#### [Stored data]
====

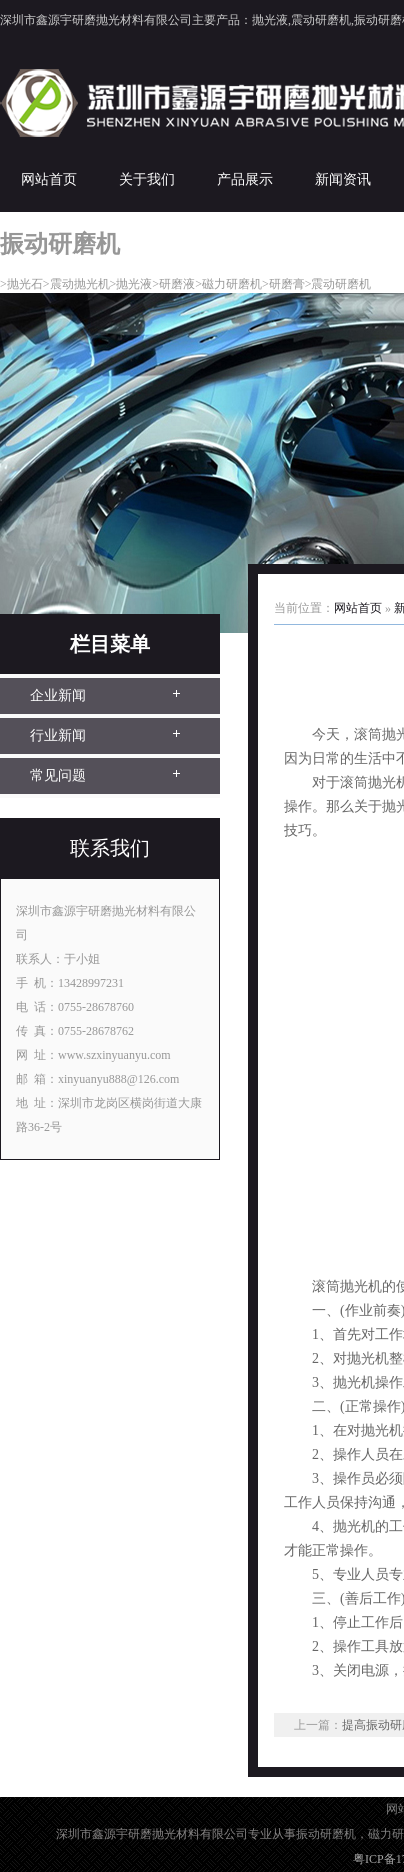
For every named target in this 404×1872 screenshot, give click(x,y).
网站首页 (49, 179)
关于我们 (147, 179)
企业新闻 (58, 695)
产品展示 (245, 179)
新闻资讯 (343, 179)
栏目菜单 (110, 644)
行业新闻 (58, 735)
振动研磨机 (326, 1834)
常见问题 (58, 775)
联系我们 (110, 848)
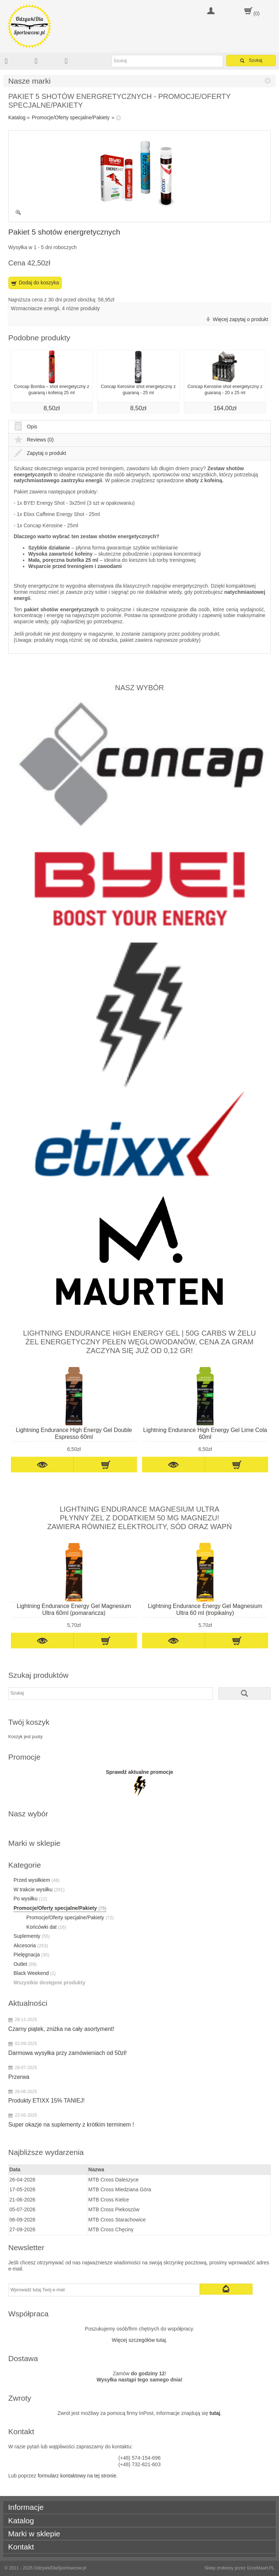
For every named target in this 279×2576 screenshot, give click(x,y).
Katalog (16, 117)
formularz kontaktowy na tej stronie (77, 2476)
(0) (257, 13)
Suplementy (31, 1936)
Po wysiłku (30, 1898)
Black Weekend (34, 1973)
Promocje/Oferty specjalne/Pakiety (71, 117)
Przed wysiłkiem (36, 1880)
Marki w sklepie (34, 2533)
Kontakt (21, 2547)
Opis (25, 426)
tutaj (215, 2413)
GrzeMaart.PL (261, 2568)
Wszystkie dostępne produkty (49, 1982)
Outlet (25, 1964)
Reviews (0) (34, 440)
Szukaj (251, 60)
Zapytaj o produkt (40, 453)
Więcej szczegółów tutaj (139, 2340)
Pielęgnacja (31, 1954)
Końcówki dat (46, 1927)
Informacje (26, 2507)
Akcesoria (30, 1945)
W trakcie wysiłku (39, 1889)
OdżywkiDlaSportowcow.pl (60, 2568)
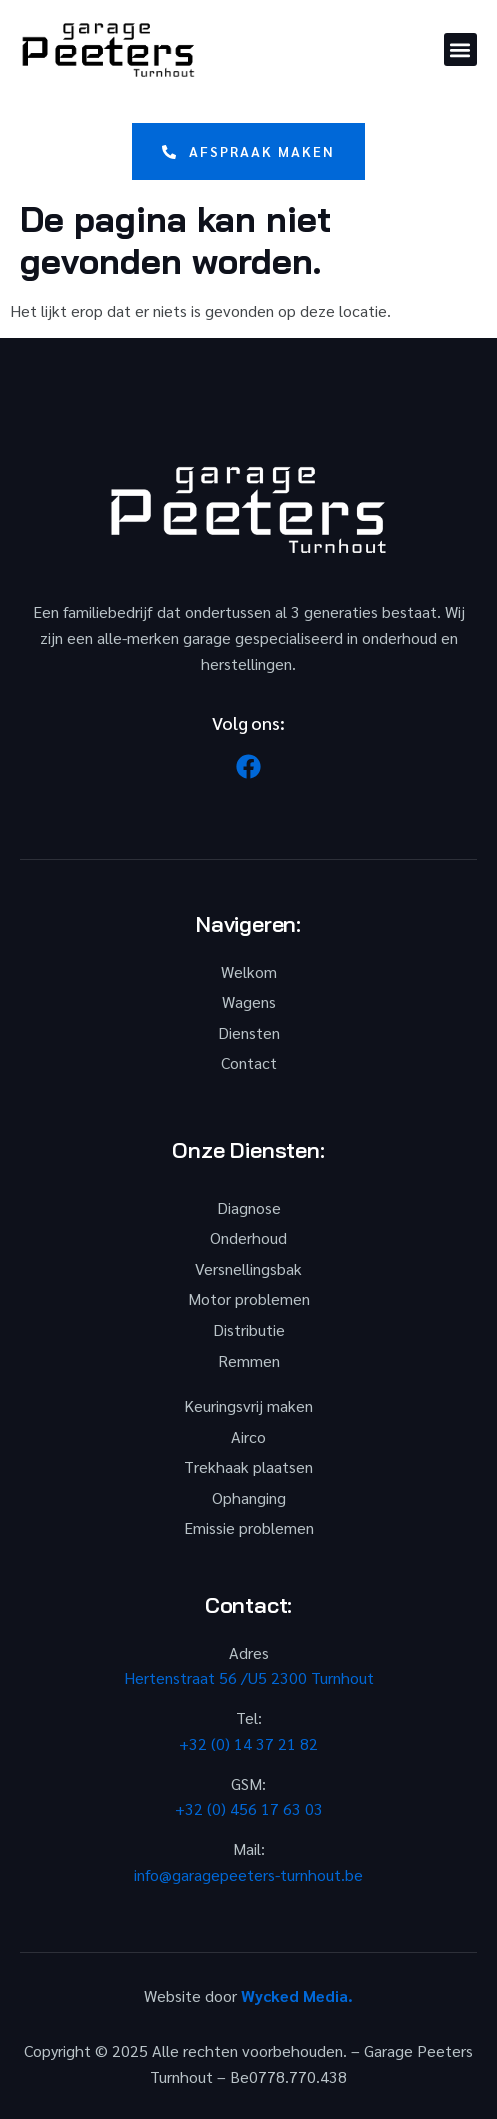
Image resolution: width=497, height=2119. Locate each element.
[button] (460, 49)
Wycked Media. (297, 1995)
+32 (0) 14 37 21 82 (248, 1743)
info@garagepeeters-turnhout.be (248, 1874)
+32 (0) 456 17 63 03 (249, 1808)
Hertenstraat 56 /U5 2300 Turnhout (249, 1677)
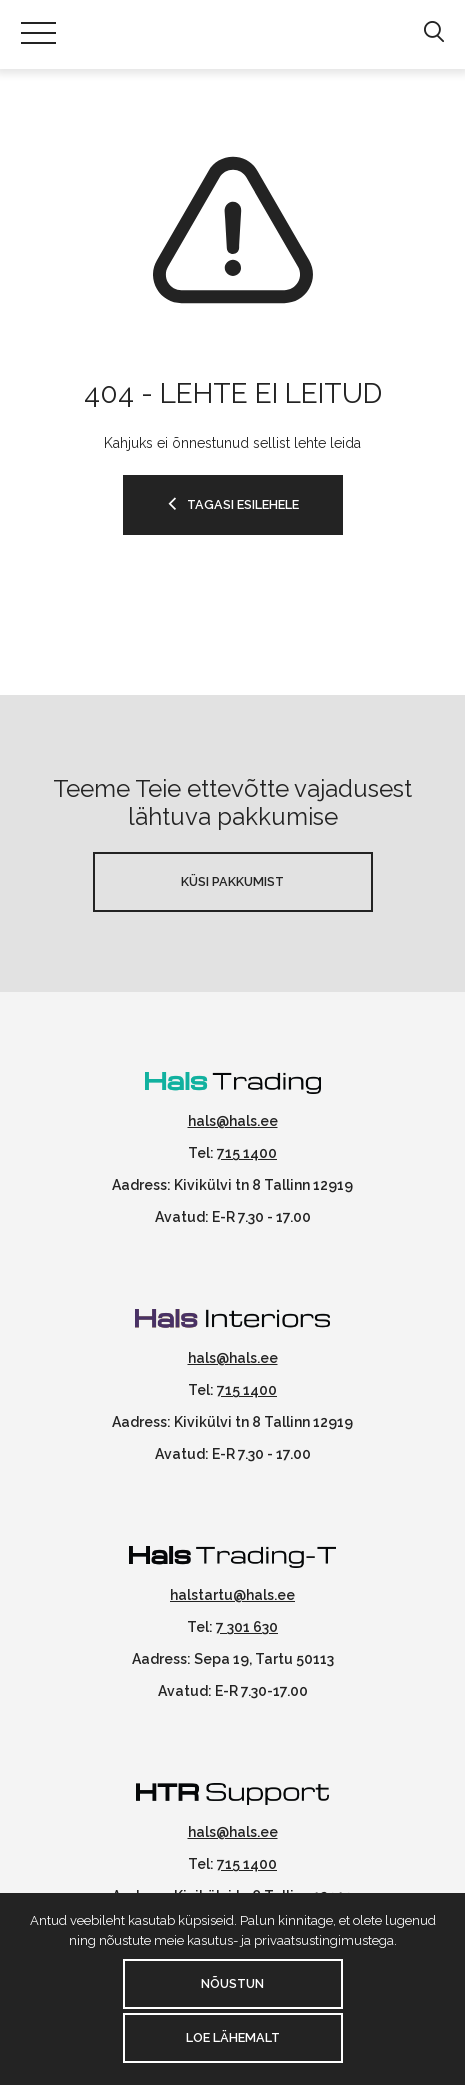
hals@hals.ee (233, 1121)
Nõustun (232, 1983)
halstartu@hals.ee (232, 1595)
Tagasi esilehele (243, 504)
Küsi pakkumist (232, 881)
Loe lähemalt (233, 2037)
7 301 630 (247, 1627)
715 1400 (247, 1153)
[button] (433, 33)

====

The records above are to be repeated exactly, with the pictures left out.

For every named target in this 404×1872 screenshot, give click(x,y).
网站首页 (49, 179)
关于我们 (147, 179)
企业新闻 (58, 695)
产品展示 (245, 179)
新闻资讯 (343, 179)
栏目菜单 (110, 644)
行业新闻 (58, 735)
振动研磨机 (326, 1834)
常见问题 (58, 775)
联系我们 (110, 848)
For every named target in this 279×2576 screenshot, give click(x,y).
Katalog (16, 117)
formularz kontaktowy na tej stronie (77, 2476)
(0) (257, 13)
Suplementy (31, 1936)
Po wysiłku (30, 1898)
Black Weekend (34, 1973)
Promocje/Oferty specjalne/Pakiety (71, 117)
Przed wysiłkiem (36, 1880)
Marki w sklepie (34, 2533)
Kontakt (21, 2547)
Opis (25, 426)
tutaj (215, 2413)
GrzeMaart.PL (261, 2568)
Wszystkie dostępne produkty (49, 1982)
Outlet (25, 1964)
Reviews (0) (34, 440)
Szukaj (251, 60)
Zapytaj o produkt (40, 453)
Więcej szczegółów tutaj (139, 2340)
Pielęgnacja (31, 1954)
Końcówki dat (46, 1927)
Informacje (26, 2507)
Akcesoria (30, 1945)
W trakcie wysiłku (39, 1889)
OdżywkiDlaSportowcow.pl (60, 2568)
Image resolution: width=497, height=2119. Locate each element.
[button] (460, 49)
Wycked Media. (297, 1995)
+32 (0) 14 37 21 82 (248, 1743)
info@garagepeeters-turnhout.be (248, 1874)
+32 (0) 456 17 63 03 (249, 1808)
Hertenstraat 56 /U5 2300 Turnhout (249, 1677)
hals@hals.ee (233, 1121)
Nõustun (232, 1983)
halstartu@hals.ee (232, 1595)
Tagasi esilehele (243, 504)
Küsi pakkumist (232, 881)
Loe lähemalt (233, 2037)
7 301 630 (247, 1627)
715 1400 (247, 1153)
[button] (433, 33)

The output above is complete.